Moonraker is entertaining enough but it's also weighed down by some of the silliness that made The Man with the Golden Gun so unfortunately mediocre. The love story angle with Jaws (he gets a girlfriend) is stupid and his scenes lack the fright factor that previously made him such an effective presence. Also, Jaws' place in this film doesn't make sense... I can (just) buy into the fact that he has found work with another villain mastermind, but this doesn't explain why he'd be on the plane with 007 in the pre-titles sequence (which otherwise seems unconnected with the main Drax-related plot). Also, the film repeats the plane trick from You Only Live Twice and makes the same mistake again - why ruin a perfectly good plane to kill someone when you can just shoot them (or if you're going to just push them out anyway?)
I don't think it's too much to ask for consideration to be made with Bond films in relation to basic logic.
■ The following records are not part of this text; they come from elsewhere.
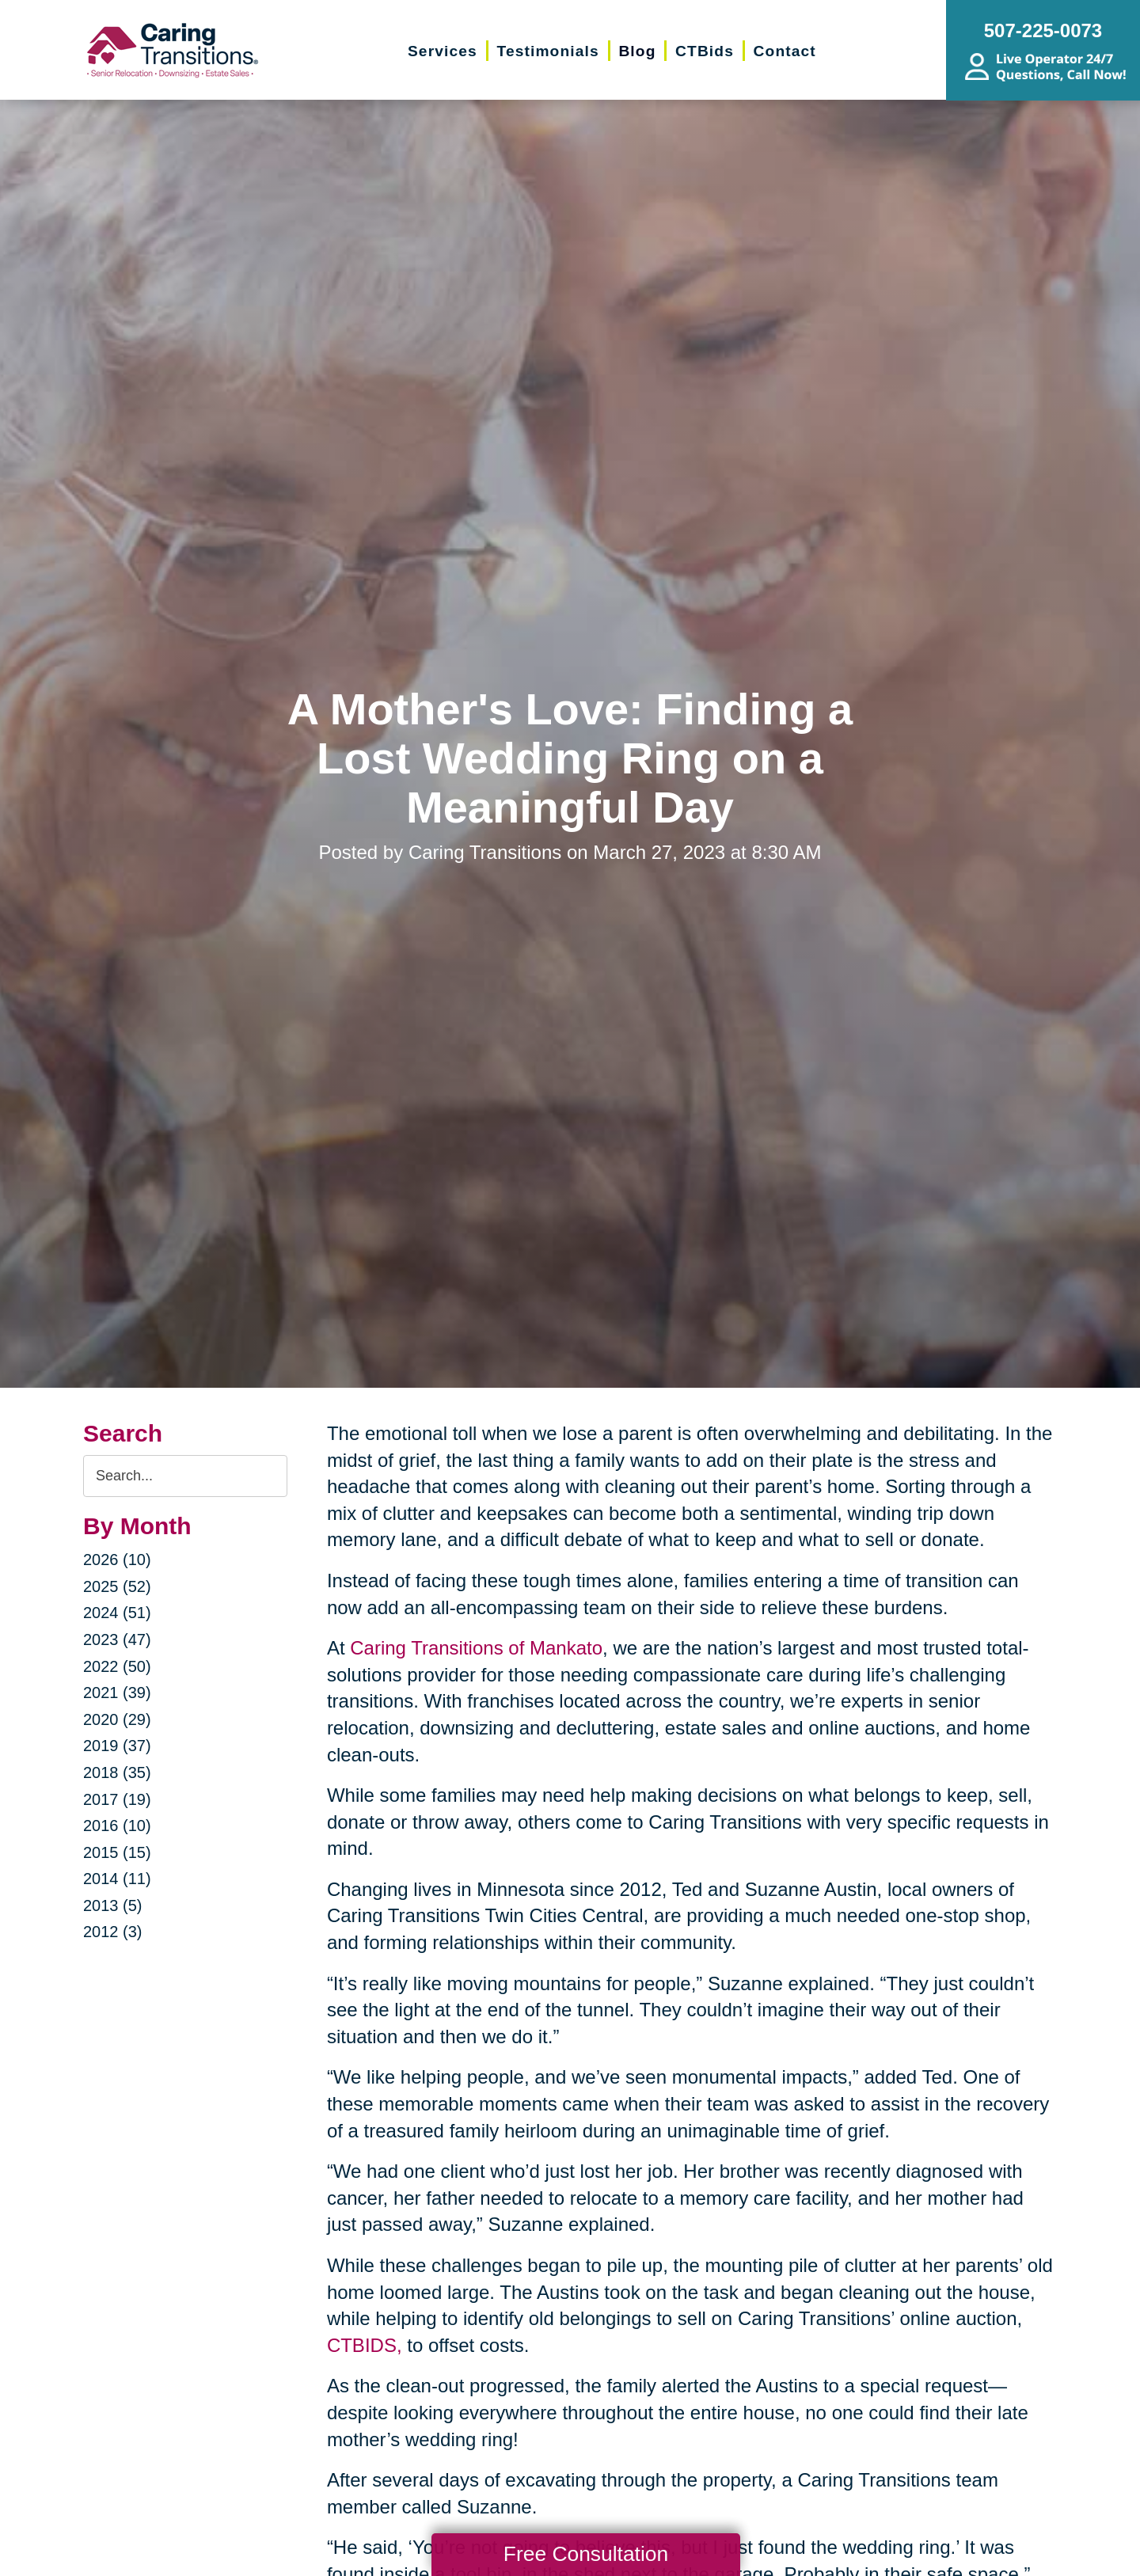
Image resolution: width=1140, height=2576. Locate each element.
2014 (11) (117, 1878)
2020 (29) (117, 1719)
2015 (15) (117, 1852)
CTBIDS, (364, 2345)
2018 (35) (117, 1772)
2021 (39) (117, 1692)
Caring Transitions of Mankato (476, 1647)
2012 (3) (112, 1931)
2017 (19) (117, 1799)
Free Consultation (586, 2554)
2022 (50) (117, 1666)
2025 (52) (117, 1586)
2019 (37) (117, 1745)
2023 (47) (117, 1639)
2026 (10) (117, 1559)
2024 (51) (117, 1612)
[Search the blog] (185, 1476)
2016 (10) (117, 1825)
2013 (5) (112, 1905)
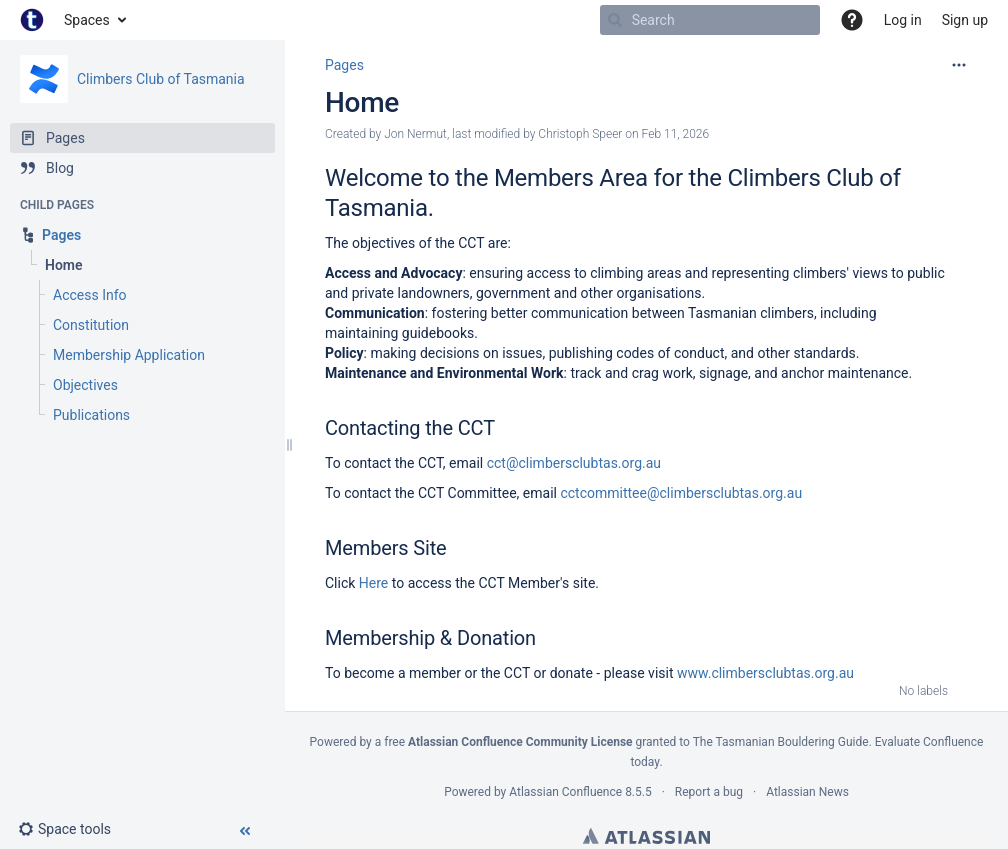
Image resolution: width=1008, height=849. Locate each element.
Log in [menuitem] (903, 20)
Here (373, 583)
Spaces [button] (87, 20)
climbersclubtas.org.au (731, 493)
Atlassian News (807, 792)
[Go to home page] (32, 20)
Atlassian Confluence (565, 792)
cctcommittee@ (609, 493)
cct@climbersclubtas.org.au (574, 463)
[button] (852, 20)
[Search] (615, 20)
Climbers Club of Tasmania (161, 79)
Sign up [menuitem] (965, 20)
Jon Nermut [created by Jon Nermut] (415, 134)
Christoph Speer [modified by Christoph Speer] (580, 134)
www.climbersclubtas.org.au (765, 673)
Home (362, 102)
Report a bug (709, 792)
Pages (344, 65)
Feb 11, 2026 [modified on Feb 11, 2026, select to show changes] (676, 134)
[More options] (959, 65)
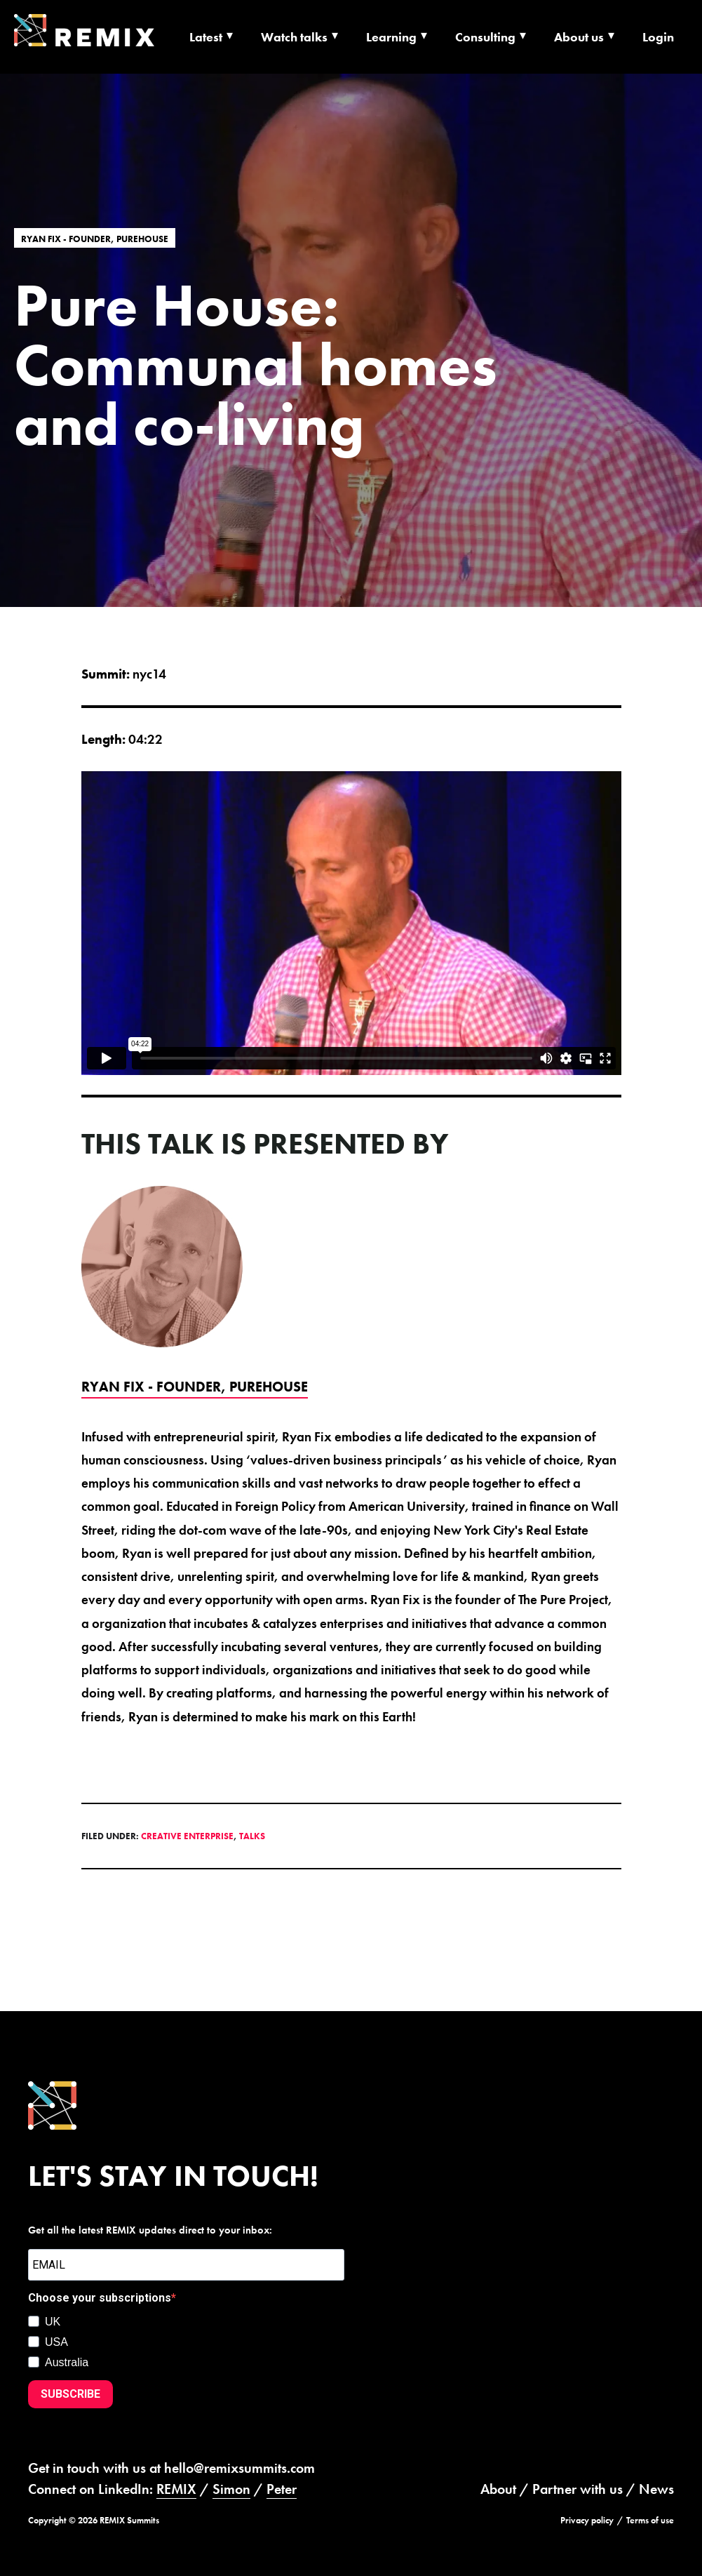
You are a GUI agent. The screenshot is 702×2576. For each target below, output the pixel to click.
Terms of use (650, 2520)
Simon (231, 2489)
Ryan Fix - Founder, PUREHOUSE (94, 238)
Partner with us (577, 2489)
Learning (391, 37)
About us (579, 37)
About (498, 2489)
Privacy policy (587, 2520)
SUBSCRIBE (70, 2394)
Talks (252, 1836)
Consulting (485, 37)
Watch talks (294, 37)
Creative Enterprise (187, 1836)
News (656, 2489)
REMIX (176, 2489)
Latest (205, 37)
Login (658, 37)
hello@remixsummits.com (239, 2468)
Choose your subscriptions (99, 2297)
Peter (281, 2489)
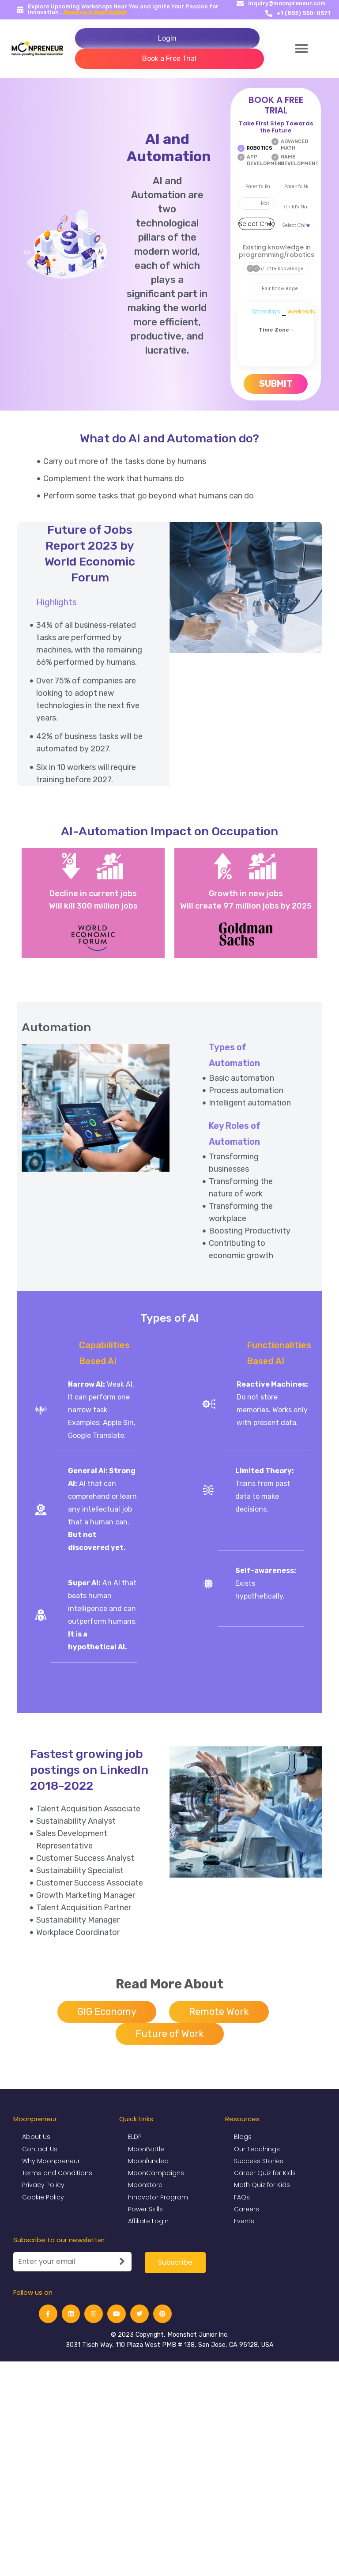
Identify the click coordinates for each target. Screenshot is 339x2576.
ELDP (135, 2136)
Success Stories (258, 2161)
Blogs (243, 2136)
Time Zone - (276, 330)
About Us (36, 2136)
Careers (246, 2209)
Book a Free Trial (169, 58)
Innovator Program (158, 2197)
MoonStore (145, 2185)
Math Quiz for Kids (262, 2185)
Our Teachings (257, 2149)
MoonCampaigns (156, 2173)
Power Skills (145, 2209)
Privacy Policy (43, 2185)
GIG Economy (106, 2012)
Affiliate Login (148, 2221)
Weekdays (266, 311)
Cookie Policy (43, 2197)
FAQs (242, 2197)
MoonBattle (146, 2149)
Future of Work (170, 2034)
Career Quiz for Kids (265, 2173)
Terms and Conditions (57, 2173)
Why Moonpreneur (51, 2161)
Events (244, 2221)
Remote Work (219, 2012)
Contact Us (39, 2149)
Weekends (301, 311)
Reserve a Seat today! (95, 12)
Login (167, 38)
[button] (301, 48)
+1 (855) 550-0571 (303, 13)
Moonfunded (148, 2161)
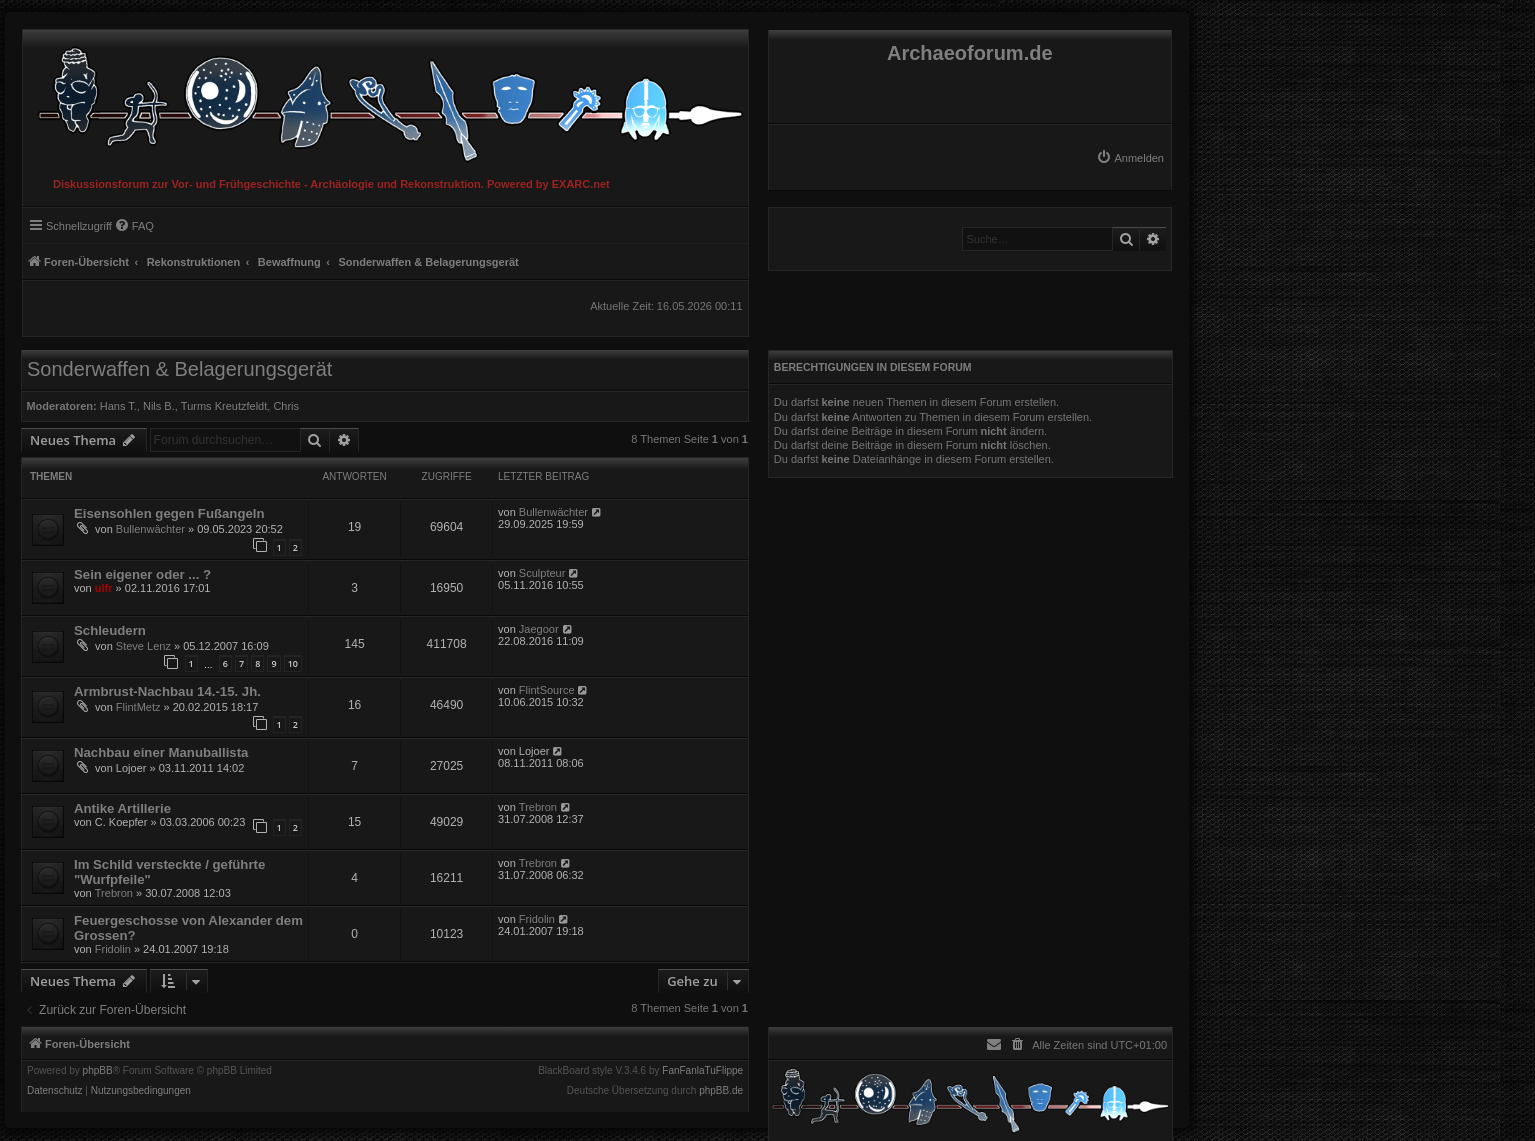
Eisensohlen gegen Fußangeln (169, 513)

I know they're largely intended as escapist fun, but some elements of Moonraker just take the piss.
Visit my James Bond page.
DIRECTOR: Lewis Gilbert
WRITER/SOURCE: Script by Christopher Wood, based on the novel by Ian Fleming.
KEY ACTORS: Roger Moore, Michael Lonsdale, Lois Chiles, Richard Kiel, Toshiro Suga, Corinne Clery, Bernard Lee, Geoffrey Keen, Desmond Llewelyn, Lois Maxwell
RELATED TEXTS:
- Loosely based on Moonraker, the third James Bond novel in Ian Fleming's series.
- Moonraker was first adapted as a South African radio play in 1956.
- A lot of this film's look and its use of space was directly inspired by the success of Star Wars. The more realistic nature of the James Bond franchise (relatively speaking) means that the space sequences owe inevitably owe a stylistic debt to 2001 as well.
- The second Austin Powers film, Austin Powers: The Spy Who Shagged Me, draws upon and spoofs several elements from this film.
- Some aspects of Ian Fleming's original novel were also used in the later James Bond film Die Another Day.
AWARDS
Academy Awards - nominated Best Special Effects.